Film, Role Model

ROLE MODEL #2 – GEENA DAVIS

Every Friday A Peerie Yarn will look at a different female role model. They may be a role model for any reason at all, from a music legend to a fantastic author, and the piece will explore what it is that makes them someone to look up to. 

Background & Personal Life:

Geena-Davis-Hairstyles-1

source: SloDive

Geena Davis was born in Massachussets in 1956. She gained a Bachelor’s Degree in drama from Boston University in 1979 and began working in acting from the 1980’s.

Davis is a member of Mensa, a group for people in the highest 2% of intelligence based on IQ scores. She has been married four times, to Richard Emmolo (1982-83), Jeff Goldblum (1987-1990), Renny Harlan (1993-98) and to Reza Jarrahy since 2001.

She has three kids with Jarrahy, a daughter, born in 2002, and twin sons, born in 2004. In 2009 she was awarded an honorary Doctor of Fine Arts degree from Bates College.

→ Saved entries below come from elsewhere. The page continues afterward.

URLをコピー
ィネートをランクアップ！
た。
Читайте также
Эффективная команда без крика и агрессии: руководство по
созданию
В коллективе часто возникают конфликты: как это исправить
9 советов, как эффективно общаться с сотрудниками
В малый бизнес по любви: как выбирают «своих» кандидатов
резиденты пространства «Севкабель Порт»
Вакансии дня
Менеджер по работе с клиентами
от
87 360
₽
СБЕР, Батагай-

“I haven’t even gone to any Mensa meetings.” 

Acting:

 

thelmaandlouise_pub_627

source: SBS

Davis refers to herself as an actor, believing that the word “actress” will soon be dated in the same way as “doctress” is today. This pursuit of equality is also reflected in her choice of roles, with Davis becoming known for carefully choosing her roles.

She bagged herself a Best Supporting Actress Oscar in 1988 for The Accidental Tourist, as well as gaining another nomination in 1991 for Best Actress in Ridley Scott’s Thelma and Louise. The former is Davis’ staple work – a roadtrip/buddy movie that subverted pretty much every trope from the respective genres and created something that screamed girl power.

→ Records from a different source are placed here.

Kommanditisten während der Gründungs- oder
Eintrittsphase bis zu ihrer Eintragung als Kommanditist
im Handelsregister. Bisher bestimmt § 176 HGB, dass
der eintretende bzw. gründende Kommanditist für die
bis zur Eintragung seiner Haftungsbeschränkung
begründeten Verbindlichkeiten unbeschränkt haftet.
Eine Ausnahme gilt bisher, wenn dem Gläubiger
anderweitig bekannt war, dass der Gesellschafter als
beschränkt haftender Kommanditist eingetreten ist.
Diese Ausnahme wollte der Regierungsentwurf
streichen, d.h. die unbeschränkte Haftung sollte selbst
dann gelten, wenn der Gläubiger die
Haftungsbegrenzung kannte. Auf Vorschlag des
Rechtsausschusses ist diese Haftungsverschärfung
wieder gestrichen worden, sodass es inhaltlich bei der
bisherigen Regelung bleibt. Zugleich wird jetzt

Other roles included the baseball film A League of Their Own (1992)  and pirate caper Cutthroat Island (1995), proof that Davis refuses to be put into the typical boxes so many females working in the movie industry are.

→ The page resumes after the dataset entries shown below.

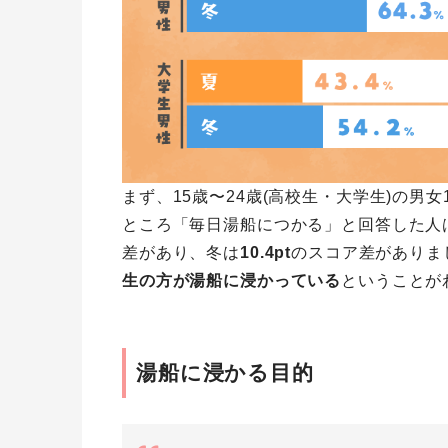
まず、
15歳〜24歳(高校生・大学生)の
男女1
ところ「毎日湯船につかる」と回答した人
差があり、冬は
10.4pt
のスコア差がありま
生の方が湯船に浸かっている
ということが
湯船に浸かる目的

She played a female President of the USA in ABC’s Commander in Chief, which ran for one season over 2005-2006.

Whilst her acting work has taken a backseat as she has raised a family and become more involved in activism, she is due to star in the film adaption of Marjorie Prime alongside Jon Hamm.

“If you read someday that I have signed up to play Sean Connery’s kidnapped wife, then you’ll know I’m broke.”

Archery:

Davis became interested in archery in the 1990’s and in 1999 was one of 300 women who went for semi-finals berth in the US Olympics Archery Team to participate in the Sydney 2000 Summer Olympics.

She placed 24th out of 300 and whilst she did not qualify she participated as a wild card entry in the Sydney International Golden Arrow Competition.

“Archery is something that I took up later and didn’t know I had a natural aptitude for.” 

Activism & Research:

geena-davis.jpg

source: Indiewire

Davis has become hugely prolific in her activism and research since the early 2000’s. She fronts the Women’s Sports Foundation and launched a campaign called “Geena Takes Aim” which advocated gender equality in sports opportunities.

She became even more interested in gender equality when watching children’s programming with her kids. She noticed the extreme gender imbalance and the worryingly sexualised nature of female characters appearances.

It was because of this that she paired with Dads and Daughters in 2005 to push for a balancing of the numbers of male and female characters in children’s TV and film. In 2007 she launched the Geena Davis Institute on Gender in Media, which launched the biggest research project on gender in the media to date.

The Institute published its findings, such as the fact that the ratio of male to female characters in Hollywood is 3:1, and Davis continues to speak at events all over the world to promote equality.

In 2015 she launched the Bentonville Film Festival, an event which was focused on promoting diversity in film.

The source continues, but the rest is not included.